* [BRIEF]
When the word "each" shows up in a line of the data below, copy that whole line.

───── AVAILABLE RECORDS

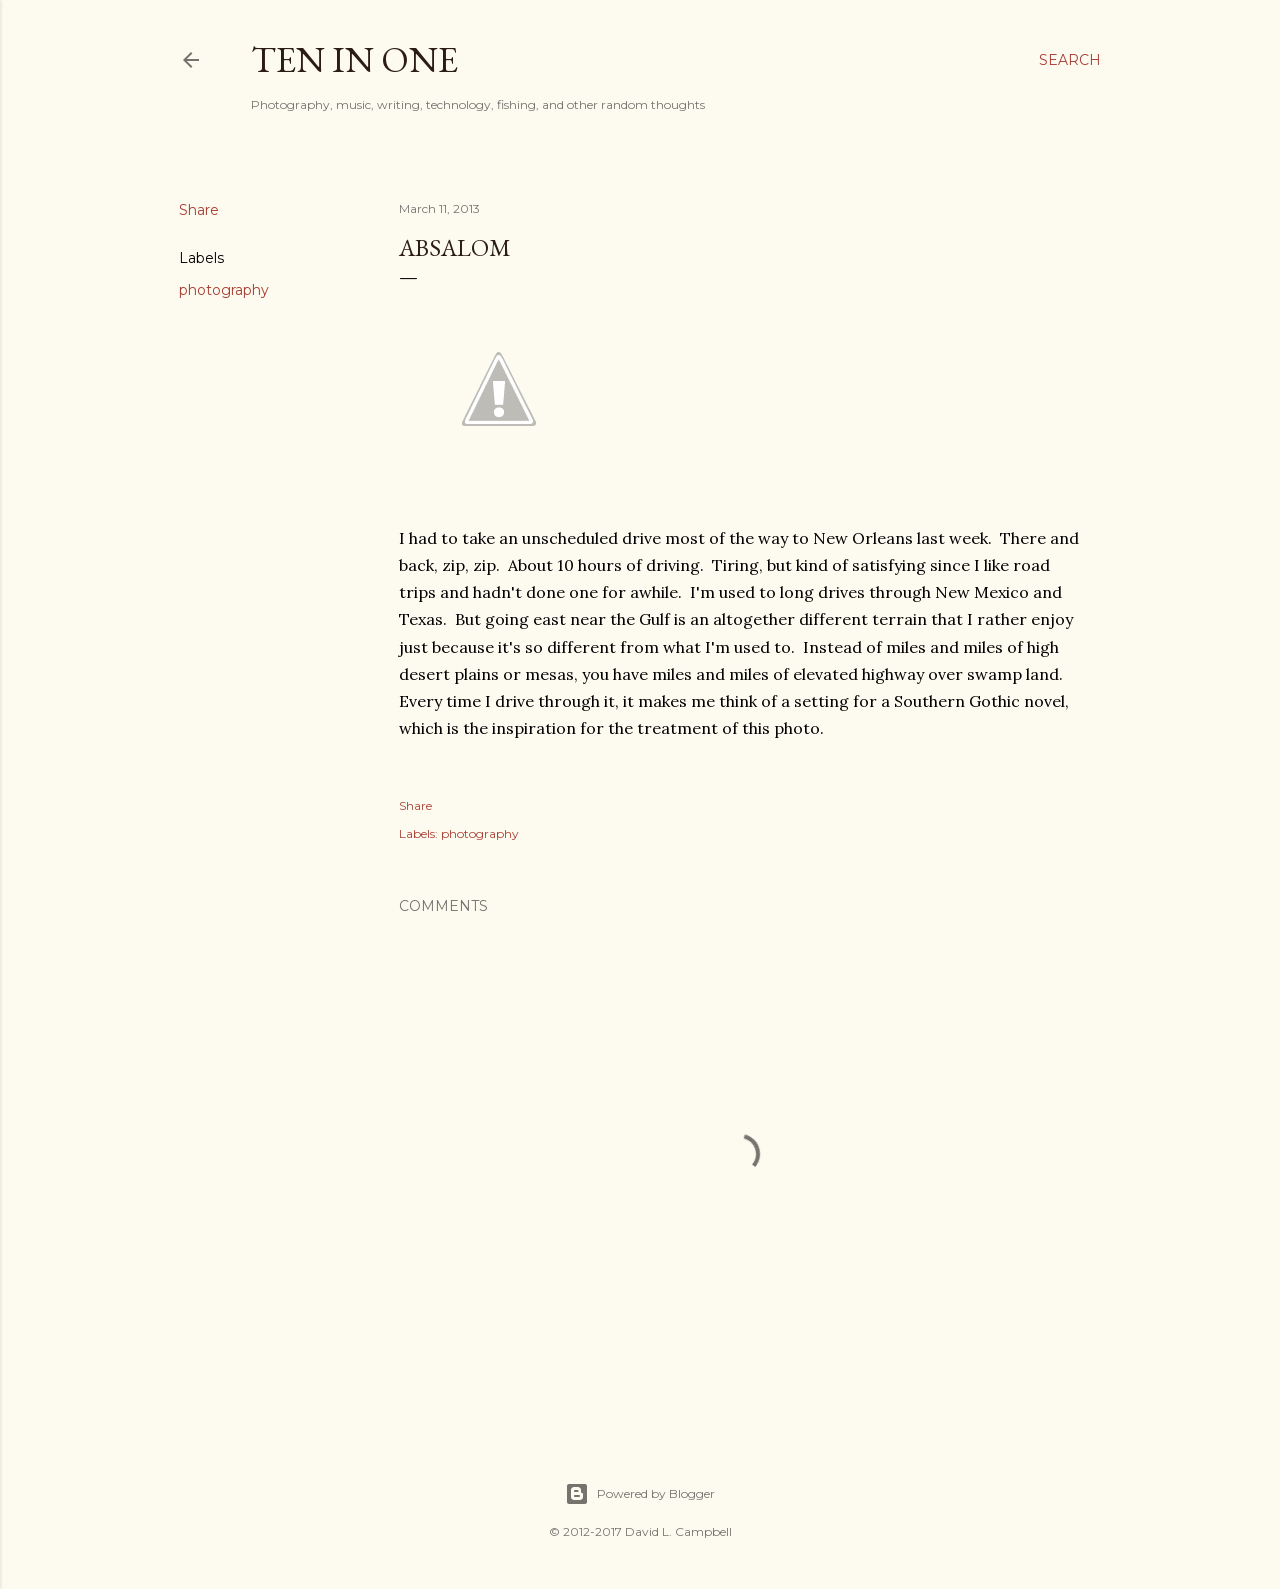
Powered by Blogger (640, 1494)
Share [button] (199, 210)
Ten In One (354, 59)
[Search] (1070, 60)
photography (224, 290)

──────────
───── AVAILABLE RECORDS

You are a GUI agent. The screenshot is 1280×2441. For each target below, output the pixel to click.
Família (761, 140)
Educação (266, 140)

──────────
───── AVAILABLE RECORDS

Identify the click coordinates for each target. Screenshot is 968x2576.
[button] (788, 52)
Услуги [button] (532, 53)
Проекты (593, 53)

──────────

* [FINISHED TASK]
You are a GUI agent. The screenshot is 1280×2441. For each target below, output the pixel to click.
Identify the click coordinates for each target. Screenshot is 968x2576.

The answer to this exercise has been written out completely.